Er werden bovendien verschillende initiatieven genomen om voorschrijvers te informeren over de behandeling van ADHD.
Zo vroeg het Europees Geneesmiddelenagentschap in 2009 voor de hele Europese Unie een harmonisatie van de bijsluiter van alle geneesmiddelen op basis van methylfenidaat, met een verplichting om veiligheidsinformatie te bevatten. Bijgevolg vraagt men aan de dokters om vóór het starten van een behandeling te onderzoeken of er zich problemen met de bloeddruk of de hartslag hebben voorgedaan en of er psychiatrische stoornissen waren, en om tijdens de behandeling regelmatig een controle uit te voeren. Men vraagt hun ook om de behandeling minstens één keer per jaar te onderbreken en de lengte en het gewicht van de patiënten te volgen.
Daarnaast wordt methylfenidaat via een Europees geharmoniseerd risicobeheerplan strikt gevolgd.
Op Belgisch niveau publiceerde het Belgisch Centrum voor Farmacotherapeutische Informatie in december 2010 trouwens een transparantiefiche, die naar alle artsen en apothekers werd gezonden.
Tot slot moet elke arts die methylfenidaat voorschrijft in voorkomend geval het gebruik ervan voor de bevoegde Provinciale Geneeskundige Commissie rechtvaardigen.
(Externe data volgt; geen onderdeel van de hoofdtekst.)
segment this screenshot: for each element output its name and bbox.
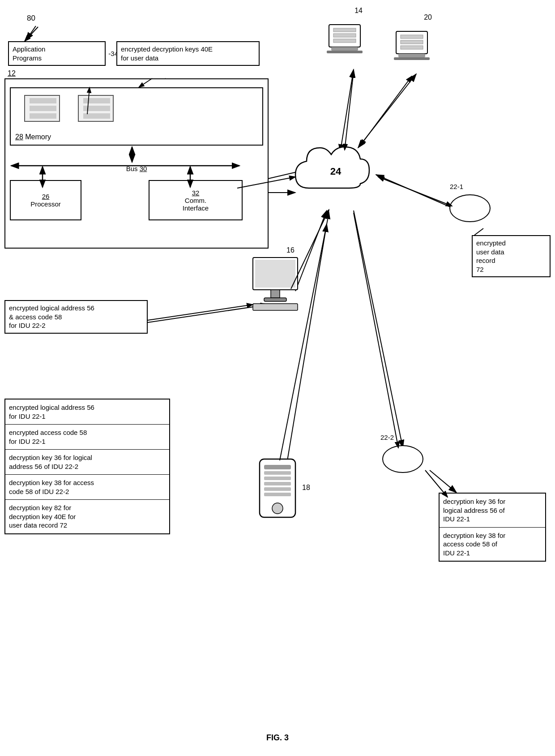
svg-line-67 [148,305,253,320]
svg-line-64 [354,213,398,448]
svg-rect-40 [264,298,286,301]
ref-16-label: 16 [286,246,295,254]
svg-line-22 [430,470,457,493]
memory-ref-label: 28 Memory [15,133,51,141]
svg-rect-34 [394,57,430,60]
svg-rect-31 [401,40,423,44]
server-20: 20 [389,22,434,72]
memory-icon-2 [78,95,114,122]
svg-point-36 [450,195,490,222]
svg-line-3 [26,26,36,40]
svg-rect-46 [264,482,291,485]
svg-rect-47 [264,487,291,491]
row2-label: encrypted access code 58for IDU 22-1 [9,429,87,445]
mem-slot-1 [30,98,56,103]
svg-rect-26 [333,39,356,43]
row5-label: decryption key 82 fordecryption key 40E … [9,504,76,529]
svg-line-21 [474,228,483,235]
comm-interface-box-32: 32 Comm. Interface [149,180,243,220]
server-14: 14 [322,16,367,65]
comm-label: Comm. [185,197,206,204]
large-keys-box: encrypted logical address 56for IDU 22-1… [4,399,170,534]
device-box-12: 12 28 Memory Bus 30 26 Process [4,78,269,249]
ref-22-1-label: 22-1 [450,183,463,190]
large-box-row-5: decryption key 82 fordecryption key 40E … [5,500,169,533]
large-box-row-4: decryption key 38 for accesscode 58 of I… [5,475,169,500]
large-box-row-2: encrypted access code 58for IDU 22-1 [5,425,169,450]
mem-slot-5 [83,106,110,111]
mem-slot-3 [30,113,56,119]
svg-rect-41 [253,304,298,310]
svg-rect-45 [264,477,291,480]
encrypted-keys-box: encrypted decryption keys 40Efor user da… [116,41,260,66]
decryption-keys-22-2-box: decryption key 36 forlogical address 56 … [439,493,546,562]
svg-rect-48 [264,493,291,496]
row1-label: encrypted logical address 56for IDU 22-1 [9,404,94,420]
bus-label: Bus 30 [126,165,147,172]
mem-slot-4 [83,98,110,103]
svg-rect-32 [401,46,423,49]
ref-80-label: 80 [27,13,35,23]
app-programs-label: ApplicationPrograms [13,45,45,62]
svg-line-63 [378,177,452,206]
bus-bar: Bus 30 [10,162,263,175]
svg-line-53 [25,27,38,41]
svg-line-17 [354,210,403,448]
phone-18: 18 [255,457,300,520]
dec-box-row-1: decryption key 36 forlogical address 56 … [440,494,545,528]
dec-row1-label: decryption key 36 forlogical address 56 … [443,498,505,523]
ref-12-label: 12 [8,69,16,77]
memory-box-28: 28 Memory [10,87,263,146]
svg-rect-44 [264,471,291,475]
ref-22-2-label: 22-2 [380,434,394,441]
dec-row2-label: decryption key 38 foraccess code 58 ofID… [443,532,505,557]
fig-caption-text: FIG. 3 [266,733,289,742]
svg-rect-25 [333,34,356,37]
large-box-row-1: encrypted logical address 56for IDU 22-1 [5,399,169,425]
desktop-16: 16 [251,255,309,314]
encrypted-user-data-box: encrypteduser datarecord72 [472,235,551,277]
svg-rect-39 [271,290,280,298]
processor-box-26: 26 Processor [10,180,81,220]
ref-20-label: 20 [424,13,432,21]
ref-18-label: 18 [302,484,310,492]
encrypted-logical-small-box: encrypted logical address 56& access cod… [4,300,148,334]
encrypted-user-data-label: encrypteduser datarecord72 [476,239,506,273]
row3-label: decryption key 36 for logicaladdress 56 … [9,454,92,470]
mem-slot-6 [83,113,110,119]
app-programs-box: ApplicationPrograms -34 [8,41,106,66]
svg-rect-30 [401,35,423,39]
svg-line-15 [358,74,416,148]
svg-rect-38 [255,260,295,288]
figure-caption: FIG. 3 [0,733,555,743]
encrypted-keys-label: encrypted decryption keys 40Efor user da… [121,45,213,62]
cloud-24: 24 [291,139,380,210]
svg-line-62 [360,76,412,146]
svg-rect-27 [331,47,358,51]
comm-label2: Interface [183,204,209,212]
svg-rect-28 [327,51,363,53]
dec-box-row-2: decryption key 38 foraccess code 58 ofID… [440,528,545,561]
proc-ref: 26 [42,193,50,200]
idu-22-2: 22-2 [380,443,425,477]
svg-rect-24 [333,28,356,32]
svg-text:24: 24 [330,166,342,177]
comm-ref: 32 [192,189,200,197]
svg-point-50 [383,446,423,472]
ref-14-label: 14 [354,7,363,15]
encrypted-logical-small-label: encrypted logical address 56& access cod… [9,304,94,329]
svg-rect-33 [398,54,425,57]
memory-icon-1 [24,95,60,122]
proc-label: Processor [30,200,61,208]
svg-rect-43 [264,465,291,469]
large-box-row-3: decryption key 36 for logicaladdress 56 … [5,450,169,475]
idu-22-1: 22-1 [448,193,492,226]
row4-label: decryption key 38 for accesscode 58 of I… [9,479,94,495]
svg-line-61 [345,72,354,150]
svg-point-49 [272,503,283,514]
mem-slot-2 [30,106,56,111]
Deze commissie heeft in 2009 vier Waalse en zeven Vlaamse artsen opgeroepen.
Ik beschik niet over gegevens met betrekking tot overlijdens die onrechtstreeks met psychostimulerende geneesmiddelen in België zouden kunnen in verband worden gebracht. Dergelijke cijfers vereisen een zeer gerichte verzameling van gegevens, en die is er niet. De internationale onderzoeken zijn echter welbekend en zijn ook voor België relevant.
Ik wil de invloed van de marketing door de farmaceutische bedrijven niet minimaliseren, maar wat reclame betreft is de farmaceutische industrie aan strikte regels gebonden.
Cela dit, après avoir constaté, lors de formations continuées d'enseignants, la présence de publications soutenues par des firmes pharmaceutiques et proposant, entre autres, la prise de Rilatine en cas de troubles de comportement chez l'enfant, j'ai écrit aux Communautés pour insister sur les effets pervers de ce médicament, par exemple concernant la croissance, et sur le danger de ce type de publications.
J'en ai ainsi terminé avec ma réponse orale. Vous trouverez l'ensemble des chiffres dans ma réponse écrite.
De heer Bert Anciaux (sp.a). - Ik dank de minister voor de reeds genomen initiatieven. De minister is kritisch, maar ik stel me de vraag of we vanuit het beleid niet nog kritischer moeten zijn.
Mijn vrees dat de opmars van de ADHD-medicatie mee veroorzaakt wordt door het lobbywerk van de farmaceutische sector ten aanzien van de medische sector, is door het antwoord niet weggenomen. Ik maak me bijzonder veel zorgen over die invloed. Ik zal daarover nog bijkomende informatie proberen te verzamelen en dan kom ik daar later nog op terug.
Mevrouw Laurette Onkelinx, vice-eersteminister en minister van Sociale Zaken en Volksgezondheid, belast met Maatschappelijke Integratie. - Er is niet alleen een probleem voor de ADHD-medicatie maar ook voor de psychotrope stoffen.